While the mice are experiencing fear, Huganir and his colleagues found that there was more stimulation in the amygdala. Researchers believe that the amygdala is the fear center of the brain, and that it assigns responses to traumatic experience, which affects memory consolidation. During this time of fear, Huganir found that it was possible to weaken memory-associated connections. “We dissected the pathway and found compounds that could potentially erase the traumatic memory,” he says. “We aren’t erasing the memory, just the emotional content. The treatment is a behavioral treatment. We did pharmacology on this phenomenon and found that certain drugs can block the erasure, so now we are testing related drugs that will enhance the erasure.” Though these works are not yet published, Huganir see this being a treatment in 10 or more years. It could possibly offer emotional relief and be used by people who suffer from PTSD.
When we think of our memory, many of us see our brains as a storage system; that we encounter or experience something in our life, and our brain takes that information and holds it for us. But what studies have found is that memories are not stored; in fact, there is no physical location in the brain were you can pick out a memory. Memory storage takes place on a neural level. Our encounters alter our central nervous system and modify our neurons, making some memories stronger and some weaker.

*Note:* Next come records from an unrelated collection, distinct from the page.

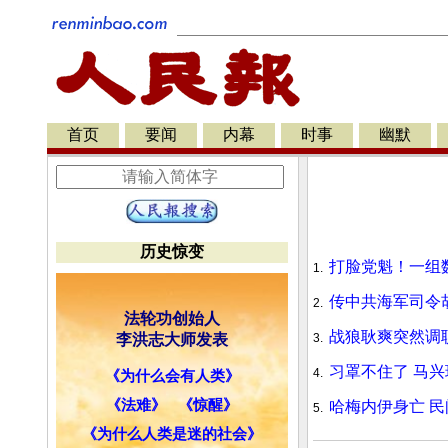
首页
要闻
内幕
时事
幽默
历史惊变
打脸党魁！一组
1.
传中共海军司令
2.
法轮功创始人
战狼耿爽突然调职
李洪志大师发表
3.
习罩不住了 马兴
4.
《为什么会有人类》
《法难》
《惊醒》
哈梅内伊身亡 
5.
《为什么人类是迷的社会》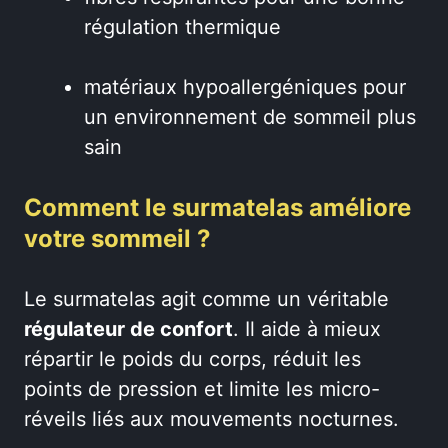
régulation thermique
matériaux hypoallergéniques pour
un environnement de sommeil plus
sain
Comment le surmatelas améliore
votre sommeil ?
Le surmatelas agit comme un véritable
régulateur de confort
. Il aide à mieux
répartir le poids du corps, réduit les
points de pression et limite les micro-
réveils liés aux mouvements nocturnes.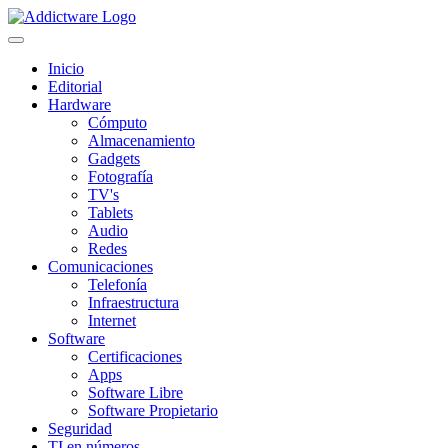
Inicio
Editorial
Hardware
Cómputo
Almacenamiento
Gadgets
Fotografía
TV's
Tablets
Audio
Redes
Comunicaciones
Telefonía
Infraestructura
Internet
Software
Certificaciones
Apps
Software Libre
Software Propietario
Seguridad
TI en números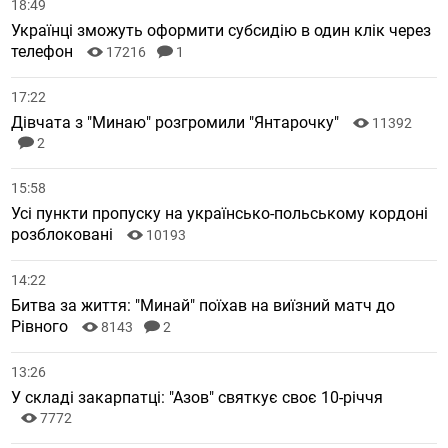
18:49
Українці зможуть оформити субсидію в один клік через
телефон
17216
1
17:22
Дівчата з "Минаю" розгромили "Янтарочку"
11392
2
15:58
Усі пункти пропуску на українсько-польському кордоні
розблоковані
10193
14:22
Битва за життя: "Минай" поїхав на виїзний матч до
Рівного
8143
2
13:26
У складі закарпатці: "Азов" святкує своє 10-річчя
7772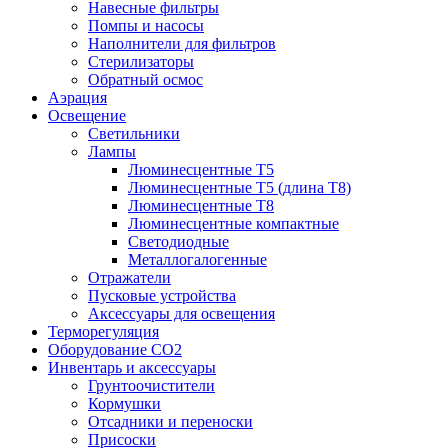
Навесные фильтры
Помпы и насосы
Наполнители для фильтров
Стерилизаторы
Обратный осмос
Аэрация
Освещение
Светильники
Лампы
Люминесцентные T5
Люминесцентные T5 (длина T8)
Люминесцентные T8
Люминесцентные компактные
Светодиодные
Металлогалогенные
Отражатели
Пусковые устройства
Аксессуары для освещения
Терморегуляция
Оборудование CO2
Инвентарь и аксессуары
Грунтоочистители
Кормушки
Отсадники и переноски
Присоски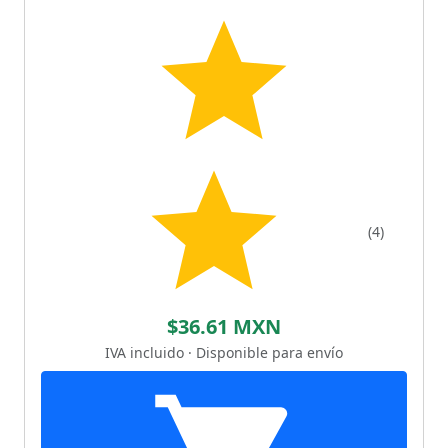
(4)
$36.61 MXN
IVA incluido · Disponible para envío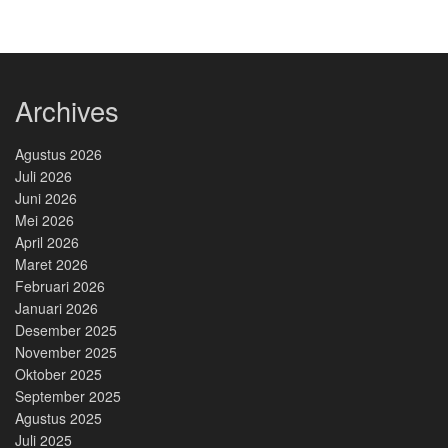
Archives
Agustus 2026
Juli 2026
Juni 2026
Mei 2026
April 2026
Maret 2026
Februari 2026
Januari 2026
Desember 2025
November 2025
Oktober 2025
September 2025
Agustus 2025
Juli 2025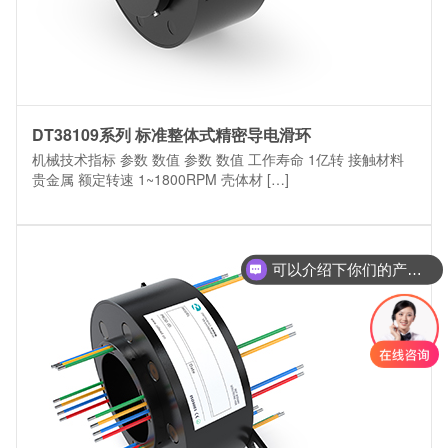
DT38109系列 标准整体式精密导电滑环
机械技术指标 参数 数值 参数 数值 工作寿命 1亿转 接触材料
贵金属 额定转速 1~1800RPM 壳体材 […]
可以介绍下你们的产品么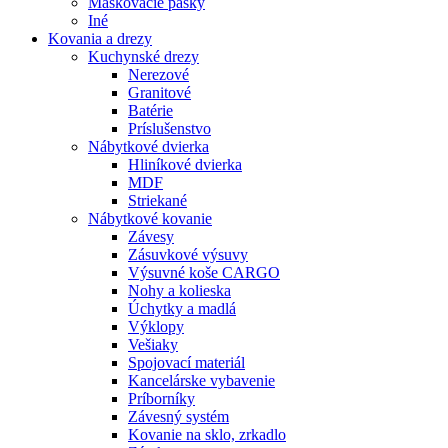
Maskovacie pásky
Iné
Kovania
a drezy
Kuchynské drezy
Nerezové
Granitové
Batérie
Príslušenstvo
Nábytkové dvierka
Hliníkové dvierka
MDF
Striekané
Nábytkové kovanie
Závesy
Zásuvkové výsuvy
Výsuvné koše CARGO
Nohy a kolieska
Úchytky a madlá
Výklopy
Vešiaky
Spojovací materiál
Kancelárske vybavenie
Príborníky
Závesný systém
Kovanie na sklo, zrkadlo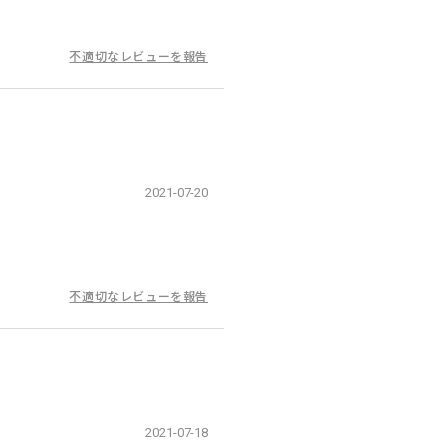
不適切なレビューを報告
2021-07-20
不適切なレビューを報告
2021-07-18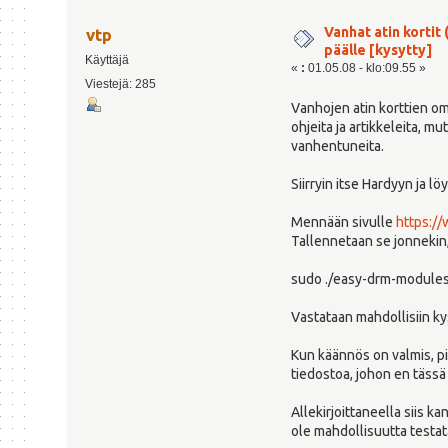
Vanhat atin kortit
vtp
päälle [kysytty]
Käyttäjä
«
:
01.05.08 - klo:09.55 »
Viestejä: 285
Vanhojen atin korttien om
ohjeita ja artikkeleita, m
vanhentuneita.
Siirryin itse Hardyyn ja löy
Mennään sivulle
https:/
Tallennetaan se jonnekin,
sudo ./easy-drm-modules-
Vastataan mahdollisiin kys
Kun käännös on valmis, pit
tiedostoa, johon en tässä 
Allekirjoittaneella siis k
ole mahdollisuutta testata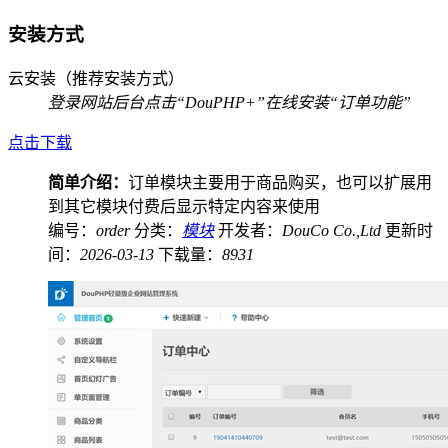
安装方式
云安装（推荐安装方式）
登录网站后台
点击“DouPHP+”
在线安装“订单功能”
点击下载
简单介绍：
订单模块主要用于商品购买，也可以扩展用
到其它模块付费后显示特定内容来使用
编号：
order
分类：
模块
开发者：
DouCo Co.,Ltd
更新时
间：
2026-03-13
下载量：
8931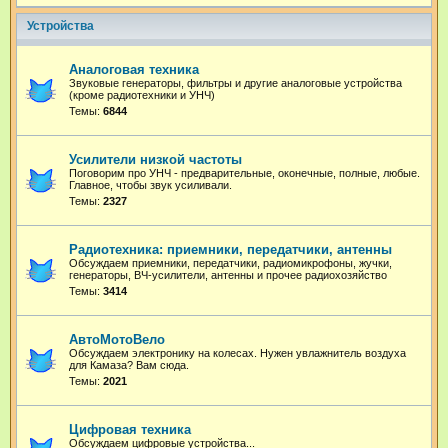
Устройства
Аналоговая техника
Звуковые генераторы, фильтры и другие аналоговые устройства
(кроме радиотехники и УНЧ)
Темы:
6844
Усилители низкой частоты
Поговорим про УНЧ - предварительные, оконечные, полные, любые.
Главное, чтобы звук усиливали.
Темы:
2327
Радиотехника: приемники, передатчики, антенны
Обсуждаем приемники, передатчики, радиомикрофоны, жучки,
генераторы, ВЧ-усилители, антенны и прочее радиохозяйство
Темы:
3414
АвтоМотоВело
Обсуждаем электронику на колесах. Нужен увлажнитель воздуха
для Камаза? Вам сюда.
Темы:
2021
Цифровая техника
Обсуждаем цифровые устройства...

Any time we recall a memory, we are in the mode of reconstruction and editing. Researchers believe that the act of remembering is an act of re-creation; this is why memory can be reconsolidated or erased. When we are remembering an event that took place in our lives, we are running a new simulation of an old memory, fine-tuning certain aspects and possibly weakening others.

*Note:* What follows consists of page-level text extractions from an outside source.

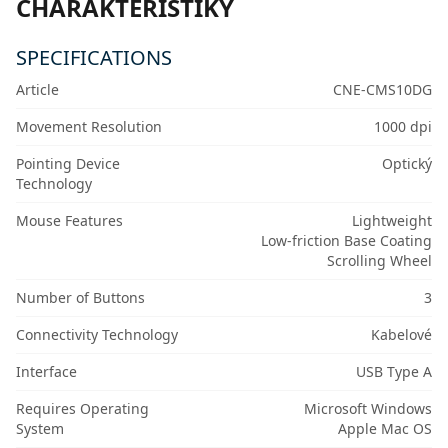
CHARAKTERISTIKY
SPECIFICATIONS
Article
CNE-CMS10DG
Movement Resolution
1000 dpi
Pointing Device
Optický
Technology
Mouse Features
Lightweight
Low-friction Base Coating
Scrolling Wheel
Number of Buttons
3
Connectivity Technology
Kabelové
Interface
USB Type A
Requires Operating
Microsoft Windows
System
Apple Mac OS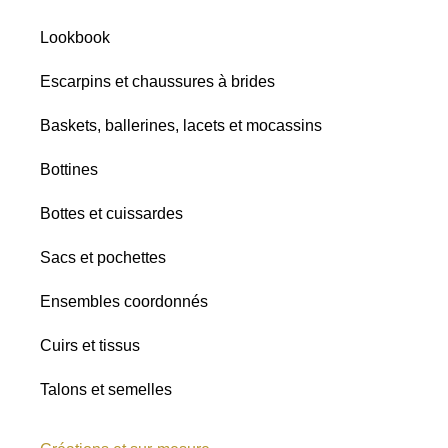
Satins
Lookbook
Paillettes
Escarpins et chaussures à brides
Baskets, ballerines, lacets et mocassins
Bottines
Bottes et cuissardes
Sacs et pochettes
Ensembles coordonnés
Cuirs et tissus
Talons et semelles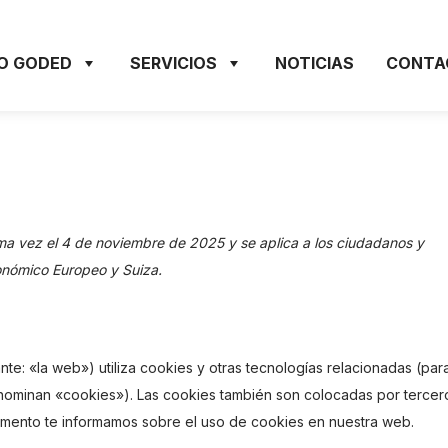
O GODED
SERVICIOS
NOTICIAS
CONTA
tima vez el 4 de noviembre de 2025 y se aplica a los ciudadanos y
onómico Europeo y Suiza.
nte: «la web») utiliza cookies y otras tecnologías relacionadas (par
nominan «cookies»). Las cookies también son colocadas por tercer
umento te informamos sobre el uso de cookies en nuestra web.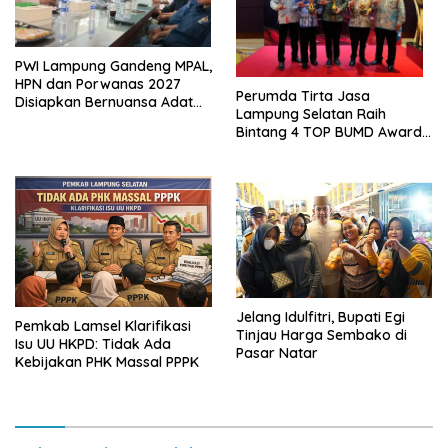
PWI Lampung Gandeng MPAL,
HPN dan Porwanas 2027
Perumda Tirta Jasa
Disiapkan Bernuansa Adat
Lampung Selatan Raih
Sai Bumi Ruwa Jurai
Bintang 4 TOP BUMD Awards
2026, Tiga Penghargaan
Sekaligus Diborong
Jelang Idulfitri, Bupati Egi
Pemkab Lamsel Klarifikasi
Tinjau Harga Sembako di
Isu UU HKPD: Tidak Ada
Pasar Natar
Kebijakan PHK Massal PPPK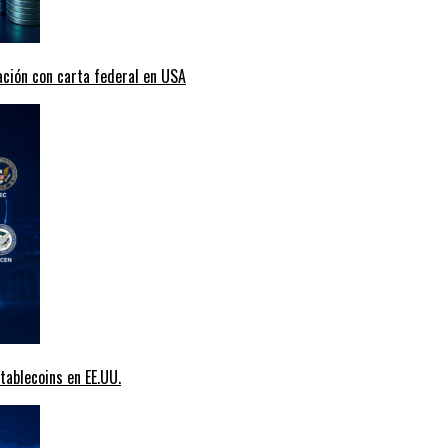
ción con carta federal en USA
tablecoins en EE.UU.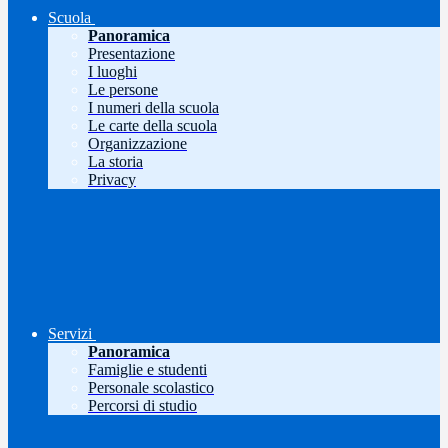
Scuola
Panoramica
Presentazione
I luoghi
Le persone
I numeri della scuola
Le carte della scuola
Organizzazione
La storia
Privacy
Servizi
Panoramica
Famiglie e studenti
Personale scolastico
Percorsi di studio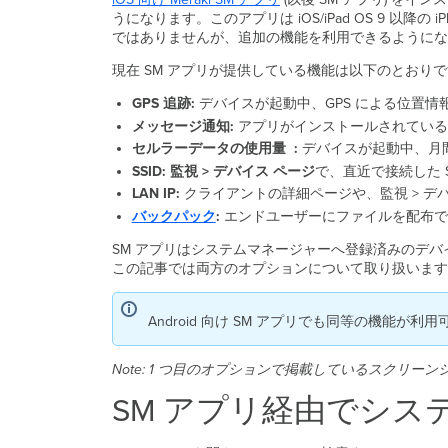
うになります。このアプリは iOS/iPad OS 9 以降の
ではありませんが、追加の機能を利用できるようにな
現在 SM アプリが提供している機能は以下のとおり
GPS 追跡:
デバイスが起動中、GPS による位置
メッセージ通知:
アプリがインストールされている
セルラーデータの使用量 :
デバイスが起動中、月
SSID:
監視 > デバイス
ページ
で、直近で接続した S
LAN IP:
クライアントの詳細ページや、監視 > デバ
バックパック
:
エンドユーザーにファイルを配布で
SM アプリはシステムマネージャーへ登録済みのデ
この記事では両方のオプションについて取り扱います
Android 向け SM アプリでも同等の機
Note: 1 つ目のオプションで掲載しているスクリーン
SM アプリ経由でシ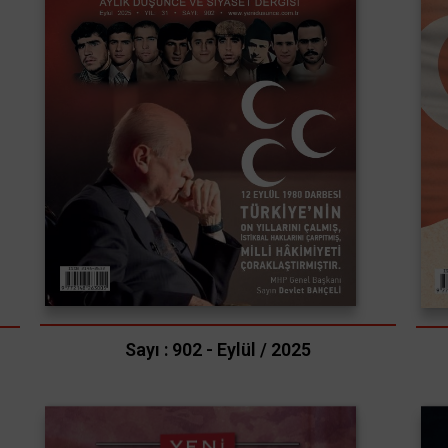
Sayı : 902 - Eylül / 2025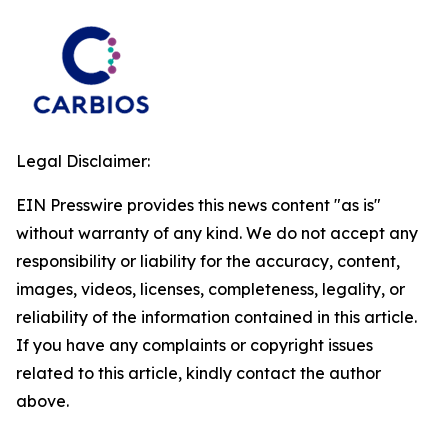
Legal Disclaimer:
EIN Presswire provides this news content "as is"
without warranty of any kind. We do not accept any
responsibility or liability for the accuracy, content,
images, videos, licenses, completeness, legality, or
reliability of the information contained in this article.
If you have any complaints or copyright issues
related to this article, kindly contact the author
above.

“When you form a memory, you are limited in what you are perceiving,” says Huganir. “Your sight, your taste, your smell, and hearing, they set up the memory, and those are all filters. As we go along, memories can get edited, you forget certain aspects, or they can become stronger, or weaker, or slightly modified. Memory is not written in stone and, in theory, can be erased.”
Disturbing memories can hinder an individual’s life and leave him or her in a constant state of debilitating fear. “Fear memory is such a robust and strong phenomenon. Everyone can relate to this. Something extremely scary does not have to be memorized; it’s called one-trial learning. If it happens once, you will remember it the rest of your life. Fear learning is much stronger than positive learning,” says Huganir.

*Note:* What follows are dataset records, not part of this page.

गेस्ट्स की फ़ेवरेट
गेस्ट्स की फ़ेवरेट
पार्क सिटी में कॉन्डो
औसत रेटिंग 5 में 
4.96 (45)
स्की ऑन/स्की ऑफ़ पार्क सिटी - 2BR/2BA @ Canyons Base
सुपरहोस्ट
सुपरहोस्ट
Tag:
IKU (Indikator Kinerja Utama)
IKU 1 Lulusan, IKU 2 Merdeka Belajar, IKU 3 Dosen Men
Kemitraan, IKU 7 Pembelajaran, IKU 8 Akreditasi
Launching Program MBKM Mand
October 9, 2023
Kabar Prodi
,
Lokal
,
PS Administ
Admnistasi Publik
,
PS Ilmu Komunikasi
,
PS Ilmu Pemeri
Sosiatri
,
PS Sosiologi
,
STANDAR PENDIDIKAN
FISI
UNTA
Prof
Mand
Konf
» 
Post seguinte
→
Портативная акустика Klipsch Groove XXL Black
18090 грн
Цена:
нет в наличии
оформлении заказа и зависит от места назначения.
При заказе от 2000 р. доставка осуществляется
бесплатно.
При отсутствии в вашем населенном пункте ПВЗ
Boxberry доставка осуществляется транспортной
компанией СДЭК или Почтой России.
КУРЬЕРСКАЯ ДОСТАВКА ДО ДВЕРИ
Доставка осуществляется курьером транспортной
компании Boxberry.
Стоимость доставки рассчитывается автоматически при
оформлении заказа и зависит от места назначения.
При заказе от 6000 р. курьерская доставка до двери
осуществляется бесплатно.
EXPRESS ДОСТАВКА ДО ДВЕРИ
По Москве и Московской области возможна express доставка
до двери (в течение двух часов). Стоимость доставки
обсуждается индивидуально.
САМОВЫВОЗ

Often, the pleasantness we feel from a wonderful memory can be completely overtaken by the stubbornness of a traumatic one. This is why people who suffer from PTSD report having such a difficult time forgetting their past experience. Every time they think of the memory it can become more vivid and more painful, therefore becoming stronger. “Certain things are extremely difficult to cope with,” says Nader.
Many ethical questions have arisen from the emotional erasing of memory. We are our memories — they define us. Our experiences are the building blocks that form us as individuals, and they allow us to learn from our mistakes and evolve as a species. But some encounters leave many stifled and unable to lead a fulfilling life. Minimizing the emotional response could allow many to move on.
“There is a huge ethical and philosophical issue, even if it is a traumatic memory, they are good, and we learn from them,” says Huganir. “You do not want to erase all traumatic memories. Emotional responses to experiences are very important. But you can debate that if a specific traumatic event from your life makes you nonfunctional and miserable, then you might be willing to give up that memory if it would bring you peace.”